_TASK TO CARRY OUT_. Scan the data, and whenever a line contains "upload", copy it.

_DATASET_.
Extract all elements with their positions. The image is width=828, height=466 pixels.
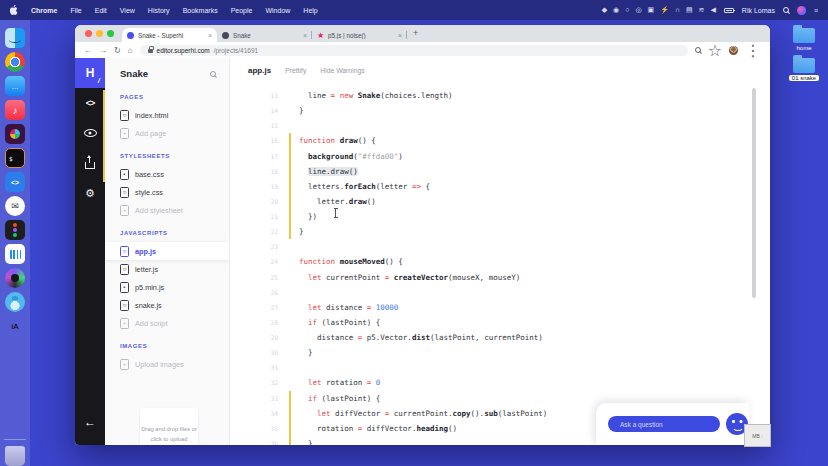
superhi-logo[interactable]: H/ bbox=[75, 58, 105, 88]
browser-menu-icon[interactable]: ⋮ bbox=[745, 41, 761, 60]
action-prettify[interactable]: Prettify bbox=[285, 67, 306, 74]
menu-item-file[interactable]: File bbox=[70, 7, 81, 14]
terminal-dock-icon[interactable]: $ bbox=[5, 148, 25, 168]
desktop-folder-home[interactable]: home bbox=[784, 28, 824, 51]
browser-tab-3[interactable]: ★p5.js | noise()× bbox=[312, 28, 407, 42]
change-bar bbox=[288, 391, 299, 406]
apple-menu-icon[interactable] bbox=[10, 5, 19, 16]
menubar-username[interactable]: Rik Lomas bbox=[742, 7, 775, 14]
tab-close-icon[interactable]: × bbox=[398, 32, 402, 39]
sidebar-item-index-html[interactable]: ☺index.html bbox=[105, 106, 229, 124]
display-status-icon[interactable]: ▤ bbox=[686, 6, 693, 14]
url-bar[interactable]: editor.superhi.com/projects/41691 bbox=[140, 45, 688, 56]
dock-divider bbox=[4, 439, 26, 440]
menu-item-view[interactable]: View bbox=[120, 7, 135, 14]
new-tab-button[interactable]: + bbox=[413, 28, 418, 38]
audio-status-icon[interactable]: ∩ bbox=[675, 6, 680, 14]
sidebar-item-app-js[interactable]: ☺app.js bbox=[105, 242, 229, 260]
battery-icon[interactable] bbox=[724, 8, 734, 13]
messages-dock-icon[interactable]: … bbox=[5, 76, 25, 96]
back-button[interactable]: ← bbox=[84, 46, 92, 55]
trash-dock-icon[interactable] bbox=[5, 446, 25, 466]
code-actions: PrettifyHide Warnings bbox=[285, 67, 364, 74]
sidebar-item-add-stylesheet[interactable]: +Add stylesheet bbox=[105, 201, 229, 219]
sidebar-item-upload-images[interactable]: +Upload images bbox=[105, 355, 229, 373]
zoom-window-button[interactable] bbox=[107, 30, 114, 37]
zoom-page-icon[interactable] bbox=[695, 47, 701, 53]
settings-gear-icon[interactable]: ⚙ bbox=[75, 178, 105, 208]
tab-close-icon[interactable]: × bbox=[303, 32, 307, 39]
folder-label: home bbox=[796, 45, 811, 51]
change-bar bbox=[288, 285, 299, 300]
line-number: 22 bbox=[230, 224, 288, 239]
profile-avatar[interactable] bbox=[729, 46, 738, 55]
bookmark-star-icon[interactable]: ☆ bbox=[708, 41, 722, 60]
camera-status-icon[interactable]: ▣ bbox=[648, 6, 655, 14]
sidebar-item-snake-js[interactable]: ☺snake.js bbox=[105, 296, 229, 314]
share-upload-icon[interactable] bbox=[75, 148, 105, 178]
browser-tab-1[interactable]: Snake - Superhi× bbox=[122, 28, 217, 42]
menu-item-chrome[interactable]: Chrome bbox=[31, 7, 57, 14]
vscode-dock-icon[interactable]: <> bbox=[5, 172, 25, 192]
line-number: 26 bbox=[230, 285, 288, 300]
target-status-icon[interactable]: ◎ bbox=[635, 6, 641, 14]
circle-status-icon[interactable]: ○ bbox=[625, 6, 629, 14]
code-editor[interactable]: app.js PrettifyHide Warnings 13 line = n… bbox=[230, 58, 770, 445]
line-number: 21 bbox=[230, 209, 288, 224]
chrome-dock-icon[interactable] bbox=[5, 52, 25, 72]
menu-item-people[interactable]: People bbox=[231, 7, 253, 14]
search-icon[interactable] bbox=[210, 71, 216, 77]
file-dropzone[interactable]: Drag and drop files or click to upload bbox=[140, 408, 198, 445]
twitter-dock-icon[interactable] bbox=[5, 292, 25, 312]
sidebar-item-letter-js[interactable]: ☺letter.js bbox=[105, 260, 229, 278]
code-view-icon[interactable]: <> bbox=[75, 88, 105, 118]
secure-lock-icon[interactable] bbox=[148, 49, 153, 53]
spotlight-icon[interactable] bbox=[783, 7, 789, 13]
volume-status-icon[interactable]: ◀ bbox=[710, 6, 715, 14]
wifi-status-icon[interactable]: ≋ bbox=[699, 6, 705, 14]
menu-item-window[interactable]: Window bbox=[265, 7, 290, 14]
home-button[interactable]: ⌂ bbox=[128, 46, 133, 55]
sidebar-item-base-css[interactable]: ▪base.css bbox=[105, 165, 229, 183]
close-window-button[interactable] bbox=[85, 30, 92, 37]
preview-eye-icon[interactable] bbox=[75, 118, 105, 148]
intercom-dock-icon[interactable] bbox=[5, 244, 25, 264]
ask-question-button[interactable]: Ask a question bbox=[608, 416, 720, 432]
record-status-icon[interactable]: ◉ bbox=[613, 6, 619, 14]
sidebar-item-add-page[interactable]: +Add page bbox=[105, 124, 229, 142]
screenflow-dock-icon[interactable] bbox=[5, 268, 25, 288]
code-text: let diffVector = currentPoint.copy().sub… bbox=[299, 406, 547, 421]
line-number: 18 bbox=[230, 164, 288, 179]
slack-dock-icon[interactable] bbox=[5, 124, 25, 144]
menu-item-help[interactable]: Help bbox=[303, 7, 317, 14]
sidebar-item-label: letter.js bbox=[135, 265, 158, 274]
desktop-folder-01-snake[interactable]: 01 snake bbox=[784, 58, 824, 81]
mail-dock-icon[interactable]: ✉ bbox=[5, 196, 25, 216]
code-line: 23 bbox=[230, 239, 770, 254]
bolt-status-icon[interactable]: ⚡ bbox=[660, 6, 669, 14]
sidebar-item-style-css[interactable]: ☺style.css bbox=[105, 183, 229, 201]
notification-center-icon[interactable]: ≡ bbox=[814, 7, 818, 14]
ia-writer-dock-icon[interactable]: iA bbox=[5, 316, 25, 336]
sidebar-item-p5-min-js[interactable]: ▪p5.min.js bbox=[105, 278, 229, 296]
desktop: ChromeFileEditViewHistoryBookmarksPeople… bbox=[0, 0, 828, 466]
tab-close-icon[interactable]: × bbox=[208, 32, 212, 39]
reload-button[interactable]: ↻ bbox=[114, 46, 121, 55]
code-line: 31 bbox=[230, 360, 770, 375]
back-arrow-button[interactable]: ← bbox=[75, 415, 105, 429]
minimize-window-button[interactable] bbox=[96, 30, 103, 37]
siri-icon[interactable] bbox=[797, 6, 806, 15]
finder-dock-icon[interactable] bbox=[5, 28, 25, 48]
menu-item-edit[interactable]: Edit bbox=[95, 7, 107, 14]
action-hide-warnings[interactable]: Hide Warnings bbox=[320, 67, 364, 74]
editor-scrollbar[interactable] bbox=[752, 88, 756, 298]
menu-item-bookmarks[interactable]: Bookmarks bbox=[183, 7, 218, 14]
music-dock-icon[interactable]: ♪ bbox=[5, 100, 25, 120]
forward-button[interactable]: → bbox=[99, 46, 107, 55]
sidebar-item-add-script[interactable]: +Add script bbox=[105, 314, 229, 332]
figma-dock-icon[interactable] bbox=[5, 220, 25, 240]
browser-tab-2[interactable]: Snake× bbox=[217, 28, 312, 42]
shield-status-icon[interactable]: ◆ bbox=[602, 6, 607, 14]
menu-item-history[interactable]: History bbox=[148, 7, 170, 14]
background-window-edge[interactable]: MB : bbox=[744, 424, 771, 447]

_SOLUTION_.
sidebar-item-upload-images[interactable]: +Upload images bbox=[105, 355, 229, 373]
share-upload-icon[interactable] bbox=[75, 148, 105, 178]
file-dropzone[interactable]: Drag and drop files or click to upload bbox=[140, 408, 198, 445]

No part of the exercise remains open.